RECORDS FOR THIS EXERCISE Start Marker

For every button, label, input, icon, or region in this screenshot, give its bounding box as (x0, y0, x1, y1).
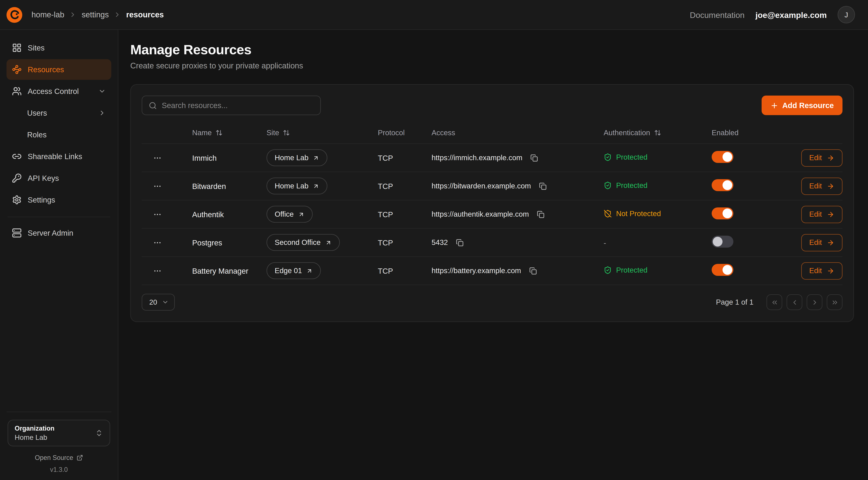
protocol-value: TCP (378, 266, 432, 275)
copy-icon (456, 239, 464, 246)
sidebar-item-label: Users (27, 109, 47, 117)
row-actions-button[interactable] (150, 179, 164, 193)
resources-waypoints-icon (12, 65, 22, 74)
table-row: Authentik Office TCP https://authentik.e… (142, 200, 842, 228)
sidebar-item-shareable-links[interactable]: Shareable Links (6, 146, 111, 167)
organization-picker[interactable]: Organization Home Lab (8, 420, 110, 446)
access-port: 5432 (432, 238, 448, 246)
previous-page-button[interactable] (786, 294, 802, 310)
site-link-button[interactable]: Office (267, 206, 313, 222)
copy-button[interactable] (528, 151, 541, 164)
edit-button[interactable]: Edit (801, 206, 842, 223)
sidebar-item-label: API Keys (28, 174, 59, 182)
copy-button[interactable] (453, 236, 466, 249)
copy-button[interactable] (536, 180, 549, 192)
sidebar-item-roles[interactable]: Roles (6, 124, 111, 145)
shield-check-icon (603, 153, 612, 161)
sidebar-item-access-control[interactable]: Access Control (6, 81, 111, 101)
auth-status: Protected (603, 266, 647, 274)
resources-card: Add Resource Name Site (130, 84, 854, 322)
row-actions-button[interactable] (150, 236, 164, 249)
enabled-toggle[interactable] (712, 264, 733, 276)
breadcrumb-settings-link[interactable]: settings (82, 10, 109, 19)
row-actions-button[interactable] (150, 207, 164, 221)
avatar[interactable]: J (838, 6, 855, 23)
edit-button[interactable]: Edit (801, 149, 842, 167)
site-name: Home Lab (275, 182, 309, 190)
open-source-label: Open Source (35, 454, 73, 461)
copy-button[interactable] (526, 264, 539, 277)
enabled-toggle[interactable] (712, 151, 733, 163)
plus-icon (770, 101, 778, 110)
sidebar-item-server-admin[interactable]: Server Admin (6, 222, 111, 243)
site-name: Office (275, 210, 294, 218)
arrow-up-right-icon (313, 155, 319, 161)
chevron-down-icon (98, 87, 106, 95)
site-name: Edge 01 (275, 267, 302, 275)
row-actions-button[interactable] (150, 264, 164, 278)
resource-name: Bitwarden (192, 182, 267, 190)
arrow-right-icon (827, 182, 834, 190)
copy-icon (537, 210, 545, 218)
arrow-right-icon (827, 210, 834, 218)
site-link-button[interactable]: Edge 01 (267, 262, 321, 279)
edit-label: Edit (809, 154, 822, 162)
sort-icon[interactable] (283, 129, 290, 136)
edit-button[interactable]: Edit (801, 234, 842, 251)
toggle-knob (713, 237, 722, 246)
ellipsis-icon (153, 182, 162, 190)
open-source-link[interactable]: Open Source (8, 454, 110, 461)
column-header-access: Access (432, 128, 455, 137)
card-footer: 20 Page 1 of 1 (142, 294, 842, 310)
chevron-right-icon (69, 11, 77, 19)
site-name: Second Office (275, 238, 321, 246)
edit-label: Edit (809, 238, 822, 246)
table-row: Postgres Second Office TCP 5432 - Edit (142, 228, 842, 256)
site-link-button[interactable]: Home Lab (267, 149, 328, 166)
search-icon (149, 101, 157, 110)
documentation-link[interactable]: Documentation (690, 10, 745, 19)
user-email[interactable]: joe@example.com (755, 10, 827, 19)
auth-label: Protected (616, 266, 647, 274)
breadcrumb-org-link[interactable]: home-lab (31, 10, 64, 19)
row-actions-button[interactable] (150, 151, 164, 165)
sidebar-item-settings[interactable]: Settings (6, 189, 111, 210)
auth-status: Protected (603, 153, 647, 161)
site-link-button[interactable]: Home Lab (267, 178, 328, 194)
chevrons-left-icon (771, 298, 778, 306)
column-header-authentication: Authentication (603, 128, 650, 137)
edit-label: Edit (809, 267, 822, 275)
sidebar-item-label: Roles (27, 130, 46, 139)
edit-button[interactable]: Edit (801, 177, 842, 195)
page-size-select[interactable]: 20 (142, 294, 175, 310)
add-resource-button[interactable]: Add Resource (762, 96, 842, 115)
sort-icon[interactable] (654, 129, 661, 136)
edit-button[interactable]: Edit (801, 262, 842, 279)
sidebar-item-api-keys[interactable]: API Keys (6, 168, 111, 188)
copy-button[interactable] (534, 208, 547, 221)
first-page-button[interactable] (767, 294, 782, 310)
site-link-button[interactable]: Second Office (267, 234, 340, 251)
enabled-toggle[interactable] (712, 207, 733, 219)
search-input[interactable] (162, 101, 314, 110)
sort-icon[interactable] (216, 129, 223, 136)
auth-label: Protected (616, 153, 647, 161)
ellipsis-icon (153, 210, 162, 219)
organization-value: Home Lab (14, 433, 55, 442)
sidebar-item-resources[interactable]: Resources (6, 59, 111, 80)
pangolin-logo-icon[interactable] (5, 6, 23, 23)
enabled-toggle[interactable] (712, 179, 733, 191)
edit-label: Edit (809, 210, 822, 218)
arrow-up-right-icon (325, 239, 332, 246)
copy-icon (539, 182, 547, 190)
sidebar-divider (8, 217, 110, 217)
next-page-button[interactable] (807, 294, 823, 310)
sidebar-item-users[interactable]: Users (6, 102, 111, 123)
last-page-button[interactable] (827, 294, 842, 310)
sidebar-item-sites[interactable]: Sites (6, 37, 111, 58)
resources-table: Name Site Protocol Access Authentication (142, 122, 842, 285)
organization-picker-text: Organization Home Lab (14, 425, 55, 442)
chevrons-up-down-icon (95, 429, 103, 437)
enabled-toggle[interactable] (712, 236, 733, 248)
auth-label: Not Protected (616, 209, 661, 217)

RECORDS FOR THIS EXERCISE End Marker
RECORDS FOR THIS EXERCISE Start Marker

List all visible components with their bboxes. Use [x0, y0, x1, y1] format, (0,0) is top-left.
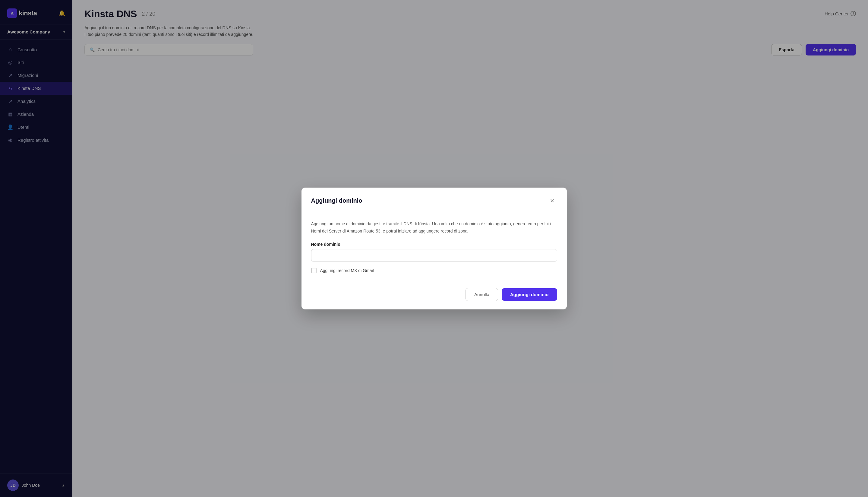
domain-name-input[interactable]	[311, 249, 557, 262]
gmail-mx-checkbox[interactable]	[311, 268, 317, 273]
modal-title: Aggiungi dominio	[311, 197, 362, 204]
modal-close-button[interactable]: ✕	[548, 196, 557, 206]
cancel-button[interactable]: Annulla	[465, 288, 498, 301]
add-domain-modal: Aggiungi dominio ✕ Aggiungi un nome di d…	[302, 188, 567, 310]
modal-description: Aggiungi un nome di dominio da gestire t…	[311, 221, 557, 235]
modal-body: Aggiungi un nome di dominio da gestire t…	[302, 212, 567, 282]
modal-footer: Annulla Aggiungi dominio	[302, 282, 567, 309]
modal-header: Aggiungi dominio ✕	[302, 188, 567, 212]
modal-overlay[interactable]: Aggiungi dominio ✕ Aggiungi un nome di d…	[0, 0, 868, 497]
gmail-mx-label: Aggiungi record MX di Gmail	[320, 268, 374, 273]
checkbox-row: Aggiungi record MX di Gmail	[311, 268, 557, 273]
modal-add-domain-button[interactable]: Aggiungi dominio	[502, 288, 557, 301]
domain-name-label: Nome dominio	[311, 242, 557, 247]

RECORDS FOR THIS EXERCISE End Marker

* [TO DO] Check each line above for the word "dominio", then give only the number of lines that have it.

* [WRITTEN SOLUTION] 9